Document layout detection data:
● ● ● ● ● ● ●

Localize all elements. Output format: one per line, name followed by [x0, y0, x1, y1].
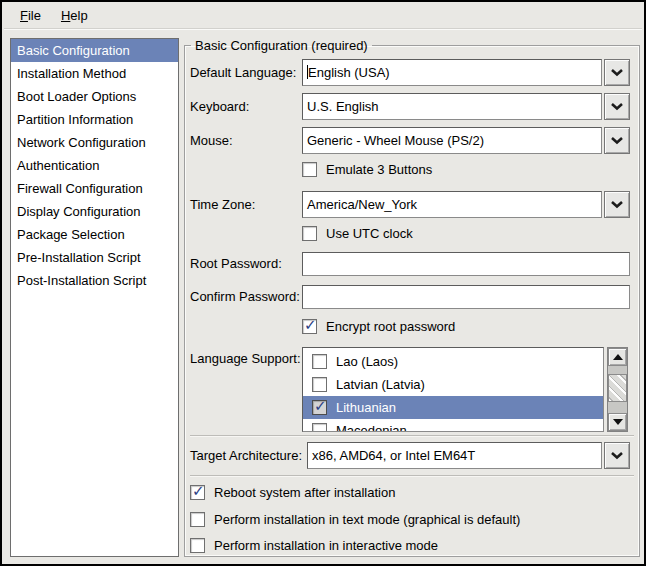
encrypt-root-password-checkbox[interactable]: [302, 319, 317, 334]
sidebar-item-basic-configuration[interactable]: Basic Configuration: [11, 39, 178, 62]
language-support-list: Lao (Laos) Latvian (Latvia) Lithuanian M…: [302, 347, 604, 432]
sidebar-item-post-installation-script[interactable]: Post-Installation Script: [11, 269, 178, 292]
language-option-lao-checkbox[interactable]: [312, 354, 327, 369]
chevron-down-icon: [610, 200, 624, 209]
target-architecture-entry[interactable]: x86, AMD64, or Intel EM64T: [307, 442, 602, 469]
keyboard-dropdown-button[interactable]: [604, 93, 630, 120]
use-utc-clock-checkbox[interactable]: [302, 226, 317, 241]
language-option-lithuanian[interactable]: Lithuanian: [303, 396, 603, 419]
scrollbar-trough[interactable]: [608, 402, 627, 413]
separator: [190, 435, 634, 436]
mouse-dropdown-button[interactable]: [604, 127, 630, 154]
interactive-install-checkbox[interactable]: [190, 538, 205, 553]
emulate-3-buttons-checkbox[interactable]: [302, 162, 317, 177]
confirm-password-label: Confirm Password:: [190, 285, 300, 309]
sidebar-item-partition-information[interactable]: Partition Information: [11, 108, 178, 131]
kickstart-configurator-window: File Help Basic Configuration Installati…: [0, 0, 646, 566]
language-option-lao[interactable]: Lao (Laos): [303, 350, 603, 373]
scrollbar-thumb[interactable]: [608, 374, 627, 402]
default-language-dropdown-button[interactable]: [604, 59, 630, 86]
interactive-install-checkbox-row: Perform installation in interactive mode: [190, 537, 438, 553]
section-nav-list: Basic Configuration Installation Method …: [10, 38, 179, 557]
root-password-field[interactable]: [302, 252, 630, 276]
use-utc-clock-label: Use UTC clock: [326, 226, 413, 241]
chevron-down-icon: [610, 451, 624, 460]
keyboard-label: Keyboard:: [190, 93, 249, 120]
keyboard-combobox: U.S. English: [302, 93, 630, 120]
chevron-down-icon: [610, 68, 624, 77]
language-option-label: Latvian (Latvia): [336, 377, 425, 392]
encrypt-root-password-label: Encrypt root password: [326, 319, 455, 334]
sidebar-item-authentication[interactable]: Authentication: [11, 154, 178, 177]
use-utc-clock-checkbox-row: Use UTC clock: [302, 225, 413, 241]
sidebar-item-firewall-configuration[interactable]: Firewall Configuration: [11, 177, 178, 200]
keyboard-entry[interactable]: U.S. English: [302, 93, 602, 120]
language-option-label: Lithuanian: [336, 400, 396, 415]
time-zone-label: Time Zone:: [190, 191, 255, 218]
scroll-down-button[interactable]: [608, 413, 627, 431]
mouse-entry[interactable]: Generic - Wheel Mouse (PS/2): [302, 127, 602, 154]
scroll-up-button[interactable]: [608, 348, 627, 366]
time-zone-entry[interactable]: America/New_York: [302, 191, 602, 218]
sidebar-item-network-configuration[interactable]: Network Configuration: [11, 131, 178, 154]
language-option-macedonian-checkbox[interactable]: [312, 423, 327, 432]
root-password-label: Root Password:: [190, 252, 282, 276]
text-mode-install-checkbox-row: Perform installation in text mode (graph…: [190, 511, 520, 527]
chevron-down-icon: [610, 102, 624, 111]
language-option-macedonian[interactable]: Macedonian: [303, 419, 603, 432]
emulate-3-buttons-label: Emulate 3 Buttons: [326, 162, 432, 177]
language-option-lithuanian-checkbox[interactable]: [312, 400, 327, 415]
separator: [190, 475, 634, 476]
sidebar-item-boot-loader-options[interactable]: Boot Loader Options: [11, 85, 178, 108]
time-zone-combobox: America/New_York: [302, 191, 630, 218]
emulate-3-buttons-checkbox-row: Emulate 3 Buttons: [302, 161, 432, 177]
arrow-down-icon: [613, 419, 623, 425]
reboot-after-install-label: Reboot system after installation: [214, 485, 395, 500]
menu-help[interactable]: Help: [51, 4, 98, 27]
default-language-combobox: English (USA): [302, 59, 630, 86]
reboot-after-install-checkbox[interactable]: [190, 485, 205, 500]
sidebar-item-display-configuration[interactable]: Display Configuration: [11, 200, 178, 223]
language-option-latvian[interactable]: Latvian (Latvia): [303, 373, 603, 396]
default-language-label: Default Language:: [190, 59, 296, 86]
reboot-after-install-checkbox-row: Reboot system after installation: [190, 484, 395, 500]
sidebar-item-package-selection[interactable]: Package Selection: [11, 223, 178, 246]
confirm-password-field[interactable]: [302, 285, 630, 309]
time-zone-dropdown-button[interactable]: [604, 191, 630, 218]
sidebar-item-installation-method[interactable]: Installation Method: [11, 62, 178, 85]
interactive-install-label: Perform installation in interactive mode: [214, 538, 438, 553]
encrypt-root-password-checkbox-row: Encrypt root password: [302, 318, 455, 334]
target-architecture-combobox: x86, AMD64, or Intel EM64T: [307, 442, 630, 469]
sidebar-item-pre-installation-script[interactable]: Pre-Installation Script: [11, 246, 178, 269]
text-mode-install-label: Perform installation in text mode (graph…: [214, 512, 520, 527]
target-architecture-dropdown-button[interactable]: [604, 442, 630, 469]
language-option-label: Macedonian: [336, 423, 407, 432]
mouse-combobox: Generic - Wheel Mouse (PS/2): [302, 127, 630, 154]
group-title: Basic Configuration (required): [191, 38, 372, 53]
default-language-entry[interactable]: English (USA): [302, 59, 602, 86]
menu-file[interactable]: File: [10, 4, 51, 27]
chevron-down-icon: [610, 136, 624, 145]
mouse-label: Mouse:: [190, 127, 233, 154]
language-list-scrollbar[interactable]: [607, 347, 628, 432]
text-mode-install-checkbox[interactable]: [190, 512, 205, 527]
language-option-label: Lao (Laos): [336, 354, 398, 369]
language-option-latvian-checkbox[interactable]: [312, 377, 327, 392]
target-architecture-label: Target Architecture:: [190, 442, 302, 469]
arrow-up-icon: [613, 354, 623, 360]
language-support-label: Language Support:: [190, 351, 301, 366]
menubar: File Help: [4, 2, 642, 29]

● ● ● ● ● ● ●

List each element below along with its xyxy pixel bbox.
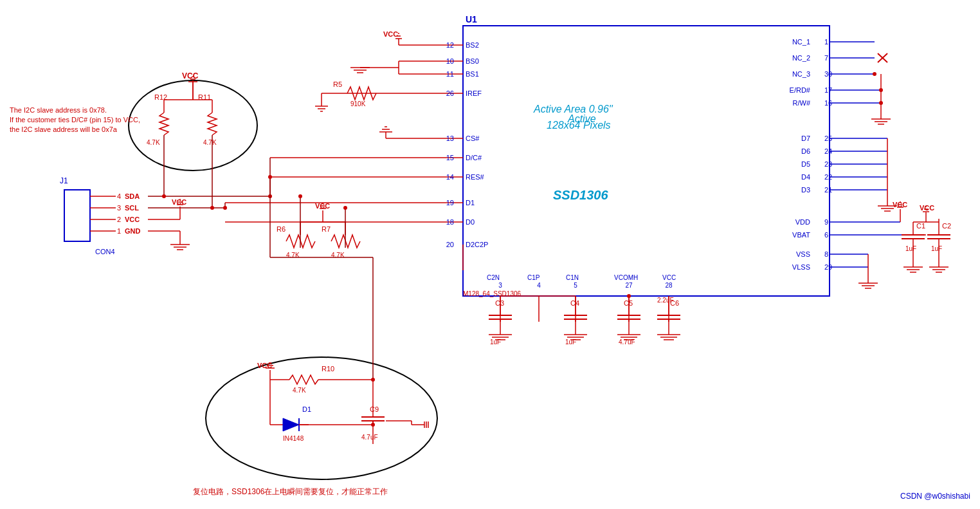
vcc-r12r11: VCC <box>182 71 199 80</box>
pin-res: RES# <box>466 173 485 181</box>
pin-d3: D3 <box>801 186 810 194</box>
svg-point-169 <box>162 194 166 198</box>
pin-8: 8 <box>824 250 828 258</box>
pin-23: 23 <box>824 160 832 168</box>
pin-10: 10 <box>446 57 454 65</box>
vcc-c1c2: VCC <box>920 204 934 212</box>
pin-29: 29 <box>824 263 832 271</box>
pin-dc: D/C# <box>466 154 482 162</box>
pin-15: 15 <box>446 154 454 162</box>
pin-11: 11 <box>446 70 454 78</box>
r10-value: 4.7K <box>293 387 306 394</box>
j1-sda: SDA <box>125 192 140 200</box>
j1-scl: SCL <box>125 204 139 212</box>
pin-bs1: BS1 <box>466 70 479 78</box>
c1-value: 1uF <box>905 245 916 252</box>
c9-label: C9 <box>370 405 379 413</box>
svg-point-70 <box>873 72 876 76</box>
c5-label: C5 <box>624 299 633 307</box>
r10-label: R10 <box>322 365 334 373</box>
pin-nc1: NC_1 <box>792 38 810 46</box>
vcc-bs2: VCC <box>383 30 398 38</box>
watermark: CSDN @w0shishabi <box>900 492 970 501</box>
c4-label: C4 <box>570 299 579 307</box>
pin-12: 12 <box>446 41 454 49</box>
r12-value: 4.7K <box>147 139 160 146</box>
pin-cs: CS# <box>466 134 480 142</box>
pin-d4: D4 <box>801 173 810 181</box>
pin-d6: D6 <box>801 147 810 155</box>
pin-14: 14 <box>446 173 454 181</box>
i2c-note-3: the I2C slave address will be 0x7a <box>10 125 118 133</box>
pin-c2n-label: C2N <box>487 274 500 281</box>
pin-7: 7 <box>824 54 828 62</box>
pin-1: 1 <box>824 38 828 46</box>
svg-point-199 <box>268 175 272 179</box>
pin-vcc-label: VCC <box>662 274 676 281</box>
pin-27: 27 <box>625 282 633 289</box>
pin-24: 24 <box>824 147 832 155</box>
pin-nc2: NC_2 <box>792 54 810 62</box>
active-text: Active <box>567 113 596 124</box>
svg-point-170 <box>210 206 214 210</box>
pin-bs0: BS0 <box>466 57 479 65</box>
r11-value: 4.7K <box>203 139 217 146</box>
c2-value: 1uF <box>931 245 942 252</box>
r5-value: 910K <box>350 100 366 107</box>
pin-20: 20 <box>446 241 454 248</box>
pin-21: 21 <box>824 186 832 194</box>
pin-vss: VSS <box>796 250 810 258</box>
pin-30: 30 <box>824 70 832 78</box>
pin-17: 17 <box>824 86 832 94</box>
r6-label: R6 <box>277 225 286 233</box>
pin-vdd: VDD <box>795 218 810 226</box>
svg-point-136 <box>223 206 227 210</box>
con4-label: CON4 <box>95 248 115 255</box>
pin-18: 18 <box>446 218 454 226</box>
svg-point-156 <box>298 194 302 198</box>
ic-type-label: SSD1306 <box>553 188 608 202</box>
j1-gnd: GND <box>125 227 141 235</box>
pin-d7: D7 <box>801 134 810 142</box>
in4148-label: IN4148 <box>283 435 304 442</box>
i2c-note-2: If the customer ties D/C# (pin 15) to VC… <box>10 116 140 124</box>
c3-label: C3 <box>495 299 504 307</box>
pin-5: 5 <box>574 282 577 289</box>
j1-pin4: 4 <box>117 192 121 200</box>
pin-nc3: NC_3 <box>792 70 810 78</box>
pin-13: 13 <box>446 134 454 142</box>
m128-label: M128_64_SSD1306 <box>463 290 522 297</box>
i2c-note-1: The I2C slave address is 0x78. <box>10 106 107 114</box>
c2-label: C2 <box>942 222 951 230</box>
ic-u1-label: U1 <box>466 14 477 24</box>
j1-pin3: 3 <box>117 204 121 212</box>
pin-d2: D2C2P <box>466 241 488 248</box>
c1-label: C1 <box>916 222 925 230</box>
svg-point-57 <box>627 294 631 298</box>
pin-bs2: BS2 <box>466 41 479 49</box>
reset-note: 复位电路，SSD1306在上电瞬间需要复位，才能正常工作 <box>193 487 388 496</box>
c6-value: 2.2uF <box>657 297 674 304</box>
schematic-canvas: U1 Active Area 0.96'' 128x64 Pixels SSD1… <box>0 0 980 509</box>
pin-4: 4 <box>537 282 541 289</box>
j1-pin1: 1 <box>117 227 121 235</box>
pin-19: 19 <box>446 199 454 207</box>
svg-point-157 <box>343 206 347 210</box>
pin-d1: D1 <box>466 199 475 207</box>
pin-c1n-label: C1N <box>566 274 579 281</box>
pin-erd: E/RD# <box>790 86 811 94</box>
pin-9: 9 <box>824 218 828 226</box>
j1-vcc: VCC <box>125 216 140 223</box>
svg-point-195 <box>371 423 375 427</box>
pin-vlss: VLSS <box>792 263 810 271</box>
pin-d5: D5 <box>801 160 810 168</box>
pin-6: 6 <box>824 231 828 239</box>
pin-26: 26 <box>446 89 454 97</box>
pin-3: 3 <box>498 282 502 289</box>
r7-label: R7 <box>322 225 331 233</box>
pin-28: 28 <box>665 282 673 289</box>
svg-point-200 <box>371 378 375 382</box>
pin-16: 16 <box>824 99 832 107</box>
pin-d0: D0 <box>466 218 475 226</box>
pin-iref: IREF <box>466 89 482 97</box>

● ● ● ● ● ● ●

## EXERCISE
Across the entries above, find the lines with the string "encrypt" and copy them.

## WRITTEN REPLY
encrypt-root-password-checkbox[interactable]: [302, 319, 317, 334]
encrypt-root-password-label: Encrypt root password: [326, 319, 455, 334]
encrypt-root-password-checkbox-row: Encrypt root password: [302, 318, 455, 334]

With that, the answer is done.